Critical Accounting Policies and Estimates
The preparation of financial statements in conformity with GAAP requires us to
make estimates and assumptions that affect the reported amounts of assets and
liabilities and the disclosure of contingent assets and liabilities at the date
of the condensed consolidated financial statements and the reported amounts of
revenues and expenses during the periods reported. On an on-going basis, we
evaluate our estimates and judgments, including those related to product
returns, inventories, long-lived asset impairment, impairment of trade names,
income taxes and warranty costs. We base our estimates and judgments on
historical experience and on various other factors that we believe to be
reasonable under the circumstances. Our estimates form the basis for making
judgments about the carrying values of assets and liabilities that are not
readily apparent from other sources. Actual results may differ from these
estimates under different assumptions or conditions.
There have been no changes to the critical accounting policies disclosed in
"Part II, Item 7. Management's Discussion and Analysis of Financial Condition
and Results of Operations" included in our Annual Report on Form 10-K for the
fiscal year ended December 28, 2019.

Forward-Looking Statements
The statements contained and incorporated by reference in this Quarterly Report
on Form 10-Q that are not historical facts, including, but not limited to,
statements regarding our expected financial position, results of operations,
business and financing plans found in this "Item 2. Management's Discussion and
Analysis of Financial Condition and Results of Operations" and "Item 3.
Quantitative and Qualitative Disclosures About Market Risk," constitute
"forward-looking statements" within the meaning of the Private Securities
Litigation Reform Act of 1995 and involve a number of risks and uncertainties.
The words "may," "believes," "expects," "plans," "intends," "estimates,"
"anticipates" and similar expressions identify forward-looking statements.
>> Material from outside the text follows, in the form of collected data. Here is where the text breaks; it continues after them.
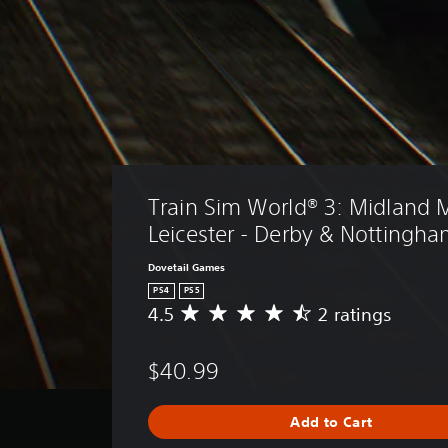
Train Sim World® 3: Midland M
Leicester - Derby & Nottingh
Dovetail Games
PS4
PS5
4.5
2 ratings
A
v
e
$40.99
r
a
g
Add to Cart
e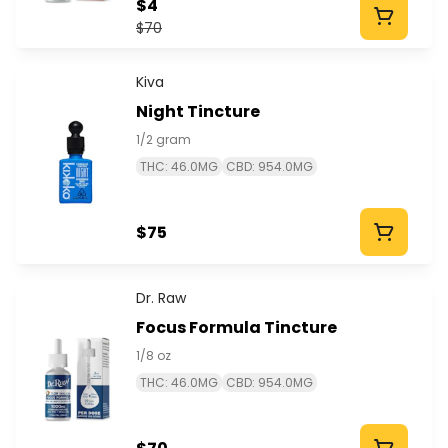
$4
$70
Kiva
Night Tincture
1/2 gram
THC: 46.0MG
CBD: 954.0MG
$75
Dr. Raw
Focus Formula Tincture
1/8 oz
THC: 46.0MG
CBD: 954.0MG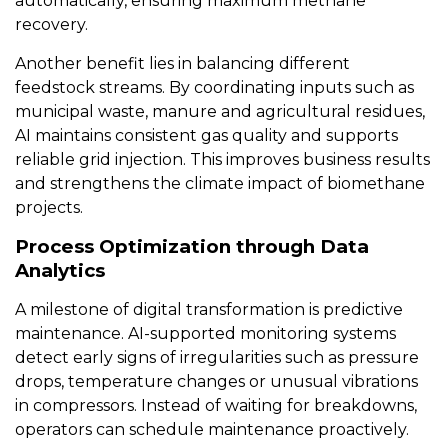
automatically, ensuring maximum methane
recovery.
Another benefit lies in balancing different
feedstock streams. By coordinating inputs such as
municipal waste, manure and agricultural residues,
AI maintains consistent gas quality and supports
reliable grid injection. This improves business results
and strengthens the climate impact of biomethane
projects.
Process Optimization through Data
Analytics
A milestone of digital transformation is predictive
maintenance. AI-supported monitoring systems
detect early signs of irregularities such as pressure
drops, temperature changes or unusual vibrations
in compressors. Instead of waiting for breakdowns,
operators can schedule maintenance proactively.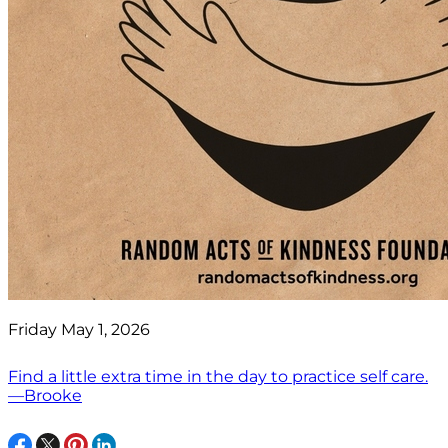
Friday May 1, 2026
Find a little extra time in the day to practice self care.
—Brooke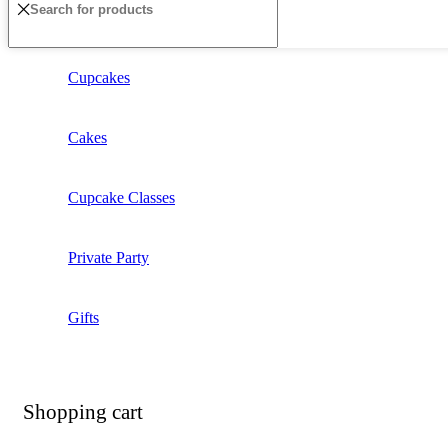
Cupcakes
Cakes
Cupcake Classes
Private Party
Gifts
Shopping cart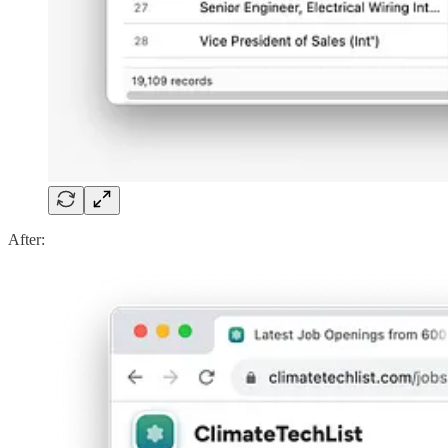
After: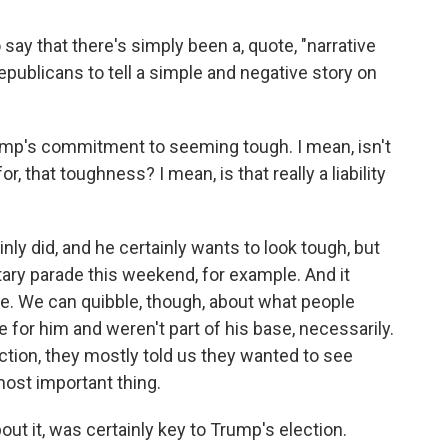
y that there's simply been a, quote, "narrative
epublicans to tell a simple and negative story on
p's commitment to seeming tough. I mean, isn't
r, that toughness? I mean, is that really a liability
y did, and he certainly wants to look tough, but
itary parade this weekend, for example. And it
base. We can quibble, though, about what people
for him and weren't part of his base, necessarily.
tion, they mostly told us they wanted to see
ost important thing.
ut it, was certainly key to Trump's election.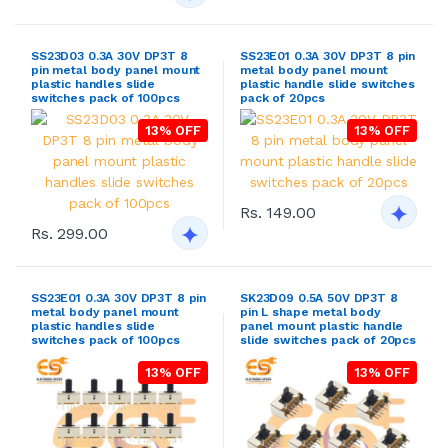
SS23D03 0.3A 30V DP3T 8
SS23E01 0.3A 30V DP3T 8 pin
pin metal body panel mount
metal body panel mount
plastic handles slide
plastic handle slide switches
switches pack of 100pcs
pack of 20pcs
13% OFF
13% OFF
Rs. 149.00
Rs. 299.00
SS23E01 0.3A 30V DP3T 8 pin
SK23D09 0.5A 50V DP3T 8
metal body panel mount
pin L shape metal body
plastic handles slide
panel mount plastic handle
switches pack of 100pcs
slide switches pack of 20pcs
13% OFF
13% OFF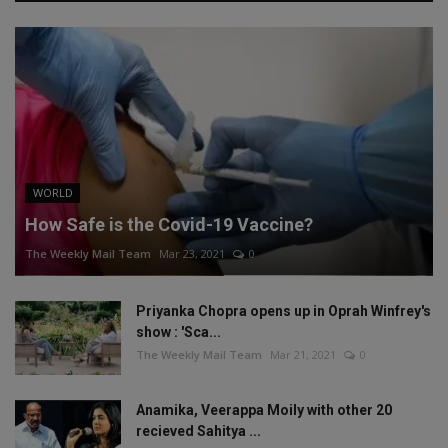
WORLD
How Safe is the Covid-19 Vaccine?
The Weekly Mail Team
Mar 23, 2021
0
Priyanka Chopra opens up in Oprah Winfrey's
show : 'Sca...
The Weekly Mail Team
Mar 21, 2021
0
Anamika, Veerappa Moily with other 20
recieved Sahitya ...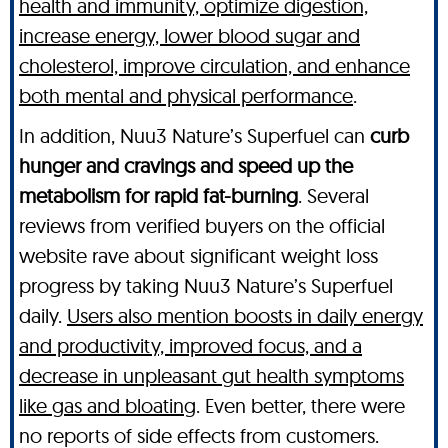
health and immunity, optimize digestion,
increase energy, lower blood sugar and
cholesterol, improve circulation, and enhance
both mental and physical performance
.
In addition, Nuu3 Nature’s Superfuel can
curb
hunger and cravings and speed up the
metabolism for rapid fat-burning
. Several
reviews from verified buyers on the official
website rave about significant weight loss
progress by taking Nuu3 Nature’s Superfuel
daily.
Users also mention boosts in daily energy
and productivity, improved focus, and a
decrease in unpleasant gut health symptoms
like gas and bloating
. Even better, there were
no reports of side effects from customers.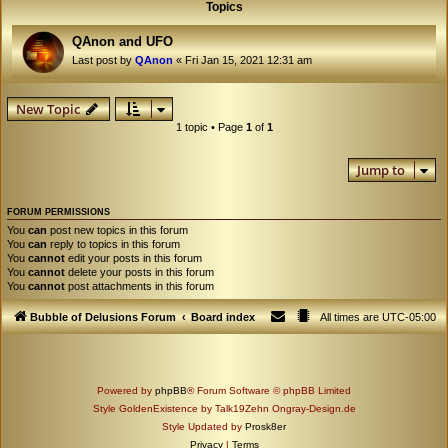
Topics
QAnon and UFO
Last post by
QAnon
«
Fri Jan 15, 2021 12:31 am
New Topic
1 topic • Page
1
of
1
Jump to
FORUM PERMISSIONS
You
can
post new topics in this forum
You
can
reply to topics in this forum
You
cannot
edit your posts in this forum
You
cannot
delete your posts in this forum
You
cannot
post attachments in this forum
Bubble of Delusions Forum
Board index
All times are
UTC-05:00
Powered by
phpBB
® Forum Software © phpBB Limited
Style GoldenExistence by Talk19Zehn Ongray-Design.de
Style Updated by
Prosk8er
Privacy
|
Terms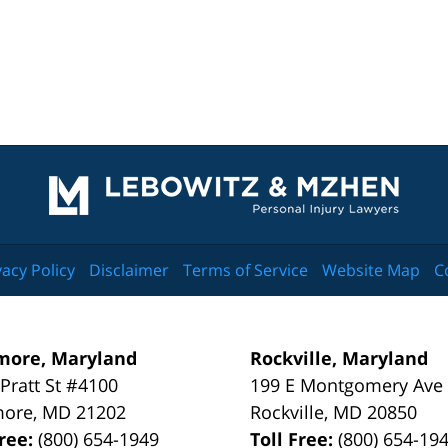
Contact
Information
vacy Policy
Disclaimer
Terms of Service
Website Map
C
more, Maryland
Rockville, Maryland
 Pratt St #4100
199 E Montgomery Ave
more
,
MD
21202
Rockville
,
MD
20850
Free:
(800) 654-1949
Toll Free:
(800) 654-19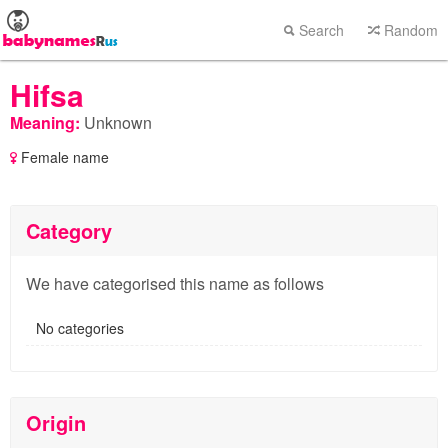
Search
Random
Hifsa
Meaning:
Unknown
Female name
Category
We have categorised this name as follows
No categories
Origin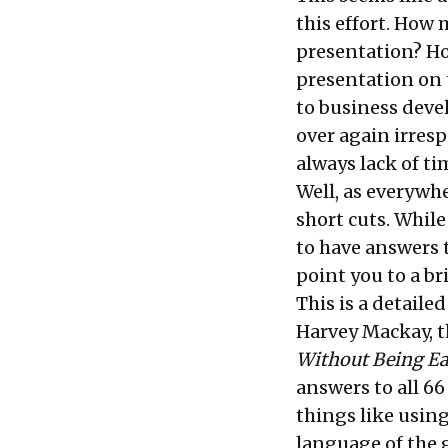
this effort. How
presentation? H
presentation on 
to business dev
over again irresp
always lack of ti
Well, as everywh
short cuts. While
to have answers t
point you to a br
This is a detaile
Harvey Mackay, t
Without Being Ea
answers to all 66 
things like using
language of the 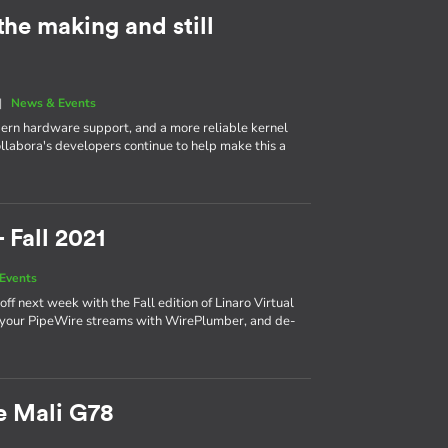
 the making and still
|
News & Events
dern hardware support, and a more reliable kernel
ollabora's developers continue to help make this a
 Fall 2021
Events
f next week with the Fall edition of Linaro Virtual
r your PipeWire streams with WirePlumber, and de-
e Mali G78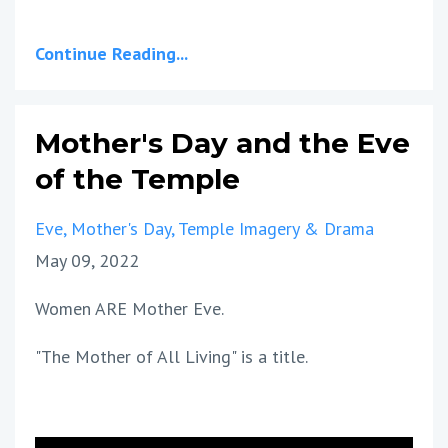
Continue Reading...
Mother's Day and the Eve
of the Temple
Eve
Mother's Day
Temple Imagery & Drama
May 09, 2022
Women ARE Mother Eve.
"The Mother of All Living" is a title.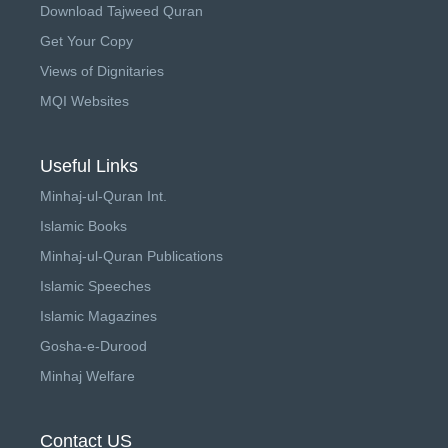
Download Tajweed Quran
Get Your Copy
Views of Dignitaries
MQI Websites
Useful Links
Minhaj-ul-Quran Int.
Islamic Books
Minhaj-ul-Quran Publications
Islamic Speeches
Islamic Magazines
Gosha-e-Durood
Minhaj Welfare
Contact US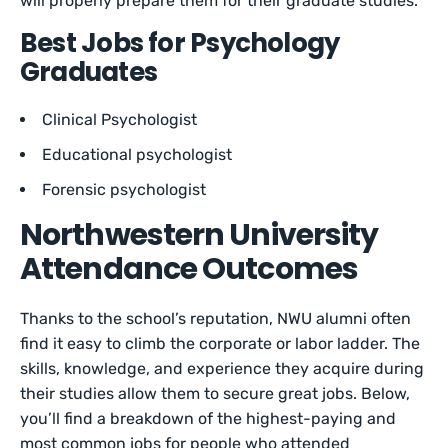
will properly prepare them for their graduate studies.
Best Jobs for Psychology
Graduates
Clinical Psychologist
Educational psychologist
Forensic psychologist
Northwestern University
Attendance Outcomes
Thanks to the school’s reputation, NWU alumni often
find it easy to climb the corporate or labor ladder. The
skills, knowledge, and experience they acquire during
their studies allow them to secure great jobs. Below,
you’ll find a breakdown of the highest-paying and
most common jobs for people who attended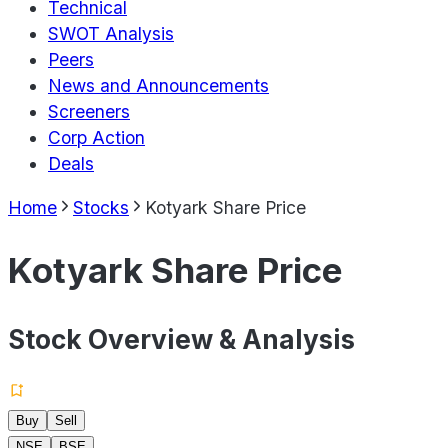
Technical
SWOT Analysis
Peers
News and Announcements
Screeners
Corp Action
Deals
Home
Stocks
Kotyark Share Price
Kotyark Share Price
Stock Overview & Analysis
Buy
Sell
NSE
BSE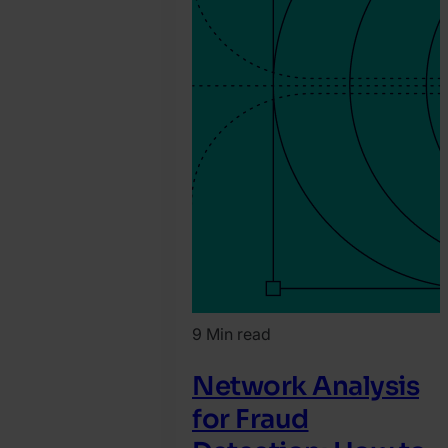
9 Min read
Network Analysis
for Fraud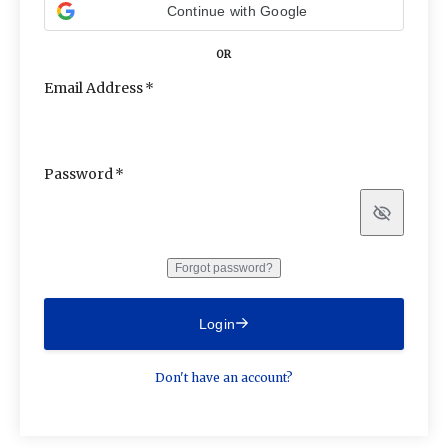
Continue with Google
OR
Email Address
Password
Show
Forgot password?
Login
Don't have an account?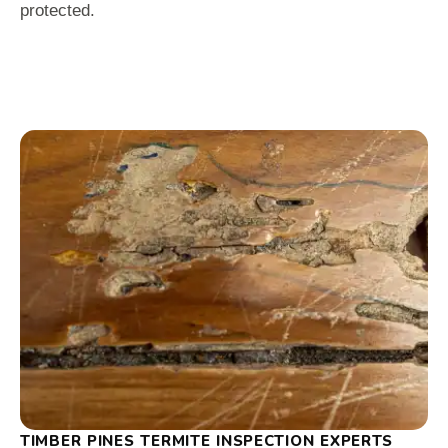
protected.
TIMBER PINES TERMITE INSPECTION EXPERTS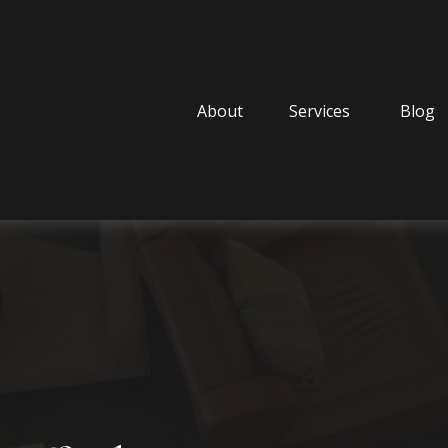
About
Services
Blog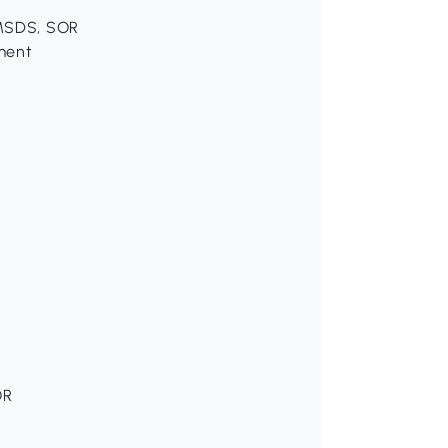
, MSDS, SOR
ement
OR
The
actual results of the future events described in such forward-looking statements
could differ materially from those stated in such forward-looking statements.
Among the factors that could cause actual results to differ materially are: the
effect of worldwide economic conditions; the impact of COVID-19; the length and
severity of COVID-19; the pace of recovery following COVID-19; significant
changes in consumer spending patterns or preferences; interruptions or delays in
the supply of key components; acts of war or acts of terrorism; changes in
foreign currency valuations in relation to the U.S. dollar; lower levels of
consumer spending resulting from a general economic downturn or generally
reduced shopping activity caused by public safety or consumer confidence
concerns; the performance of our products within the prevailing retail
environment; customer acceptance of both new designs and newly-introduced
product lines, including risks related to the expanded launch of connected
accessories; financial difficulties encountered by customers; the effects of
vigorous competition in the markets in which we operate; the integration of the
organizations and operations of any acquired businesses into our existing
organization and operations; risks related to the success of our restructuring
programs; the termination or non-renewal of material licenses, foreign
operations and manufacturing; changes in the costs of materials, labor and
advertising; government regulation and tariffs; our ability to secure and
protect trademarks and other intellectual property rights; and the outcome
of current and possible future litigation.
In addition to the factors listed above, our actual results may differ
materially due to the other risks and uncertainties discussed in our Quarterly
Reports on Form 10-Q and the risks and uncertainties set forth in our Annual
Report on Form 10-K for the fiscal year ended December 28, 2019. Accordingly,
readers of this Quarterly Report on Form 10-Q should consider these facts in
evaluating the information and are cautioned not to place undue reliance on the
forward-looking statements contained herein. We undertake no obligation to
update or revise publicly any forward-looking statements, whether as a result of
new information, future events or otherwise, except as required by law.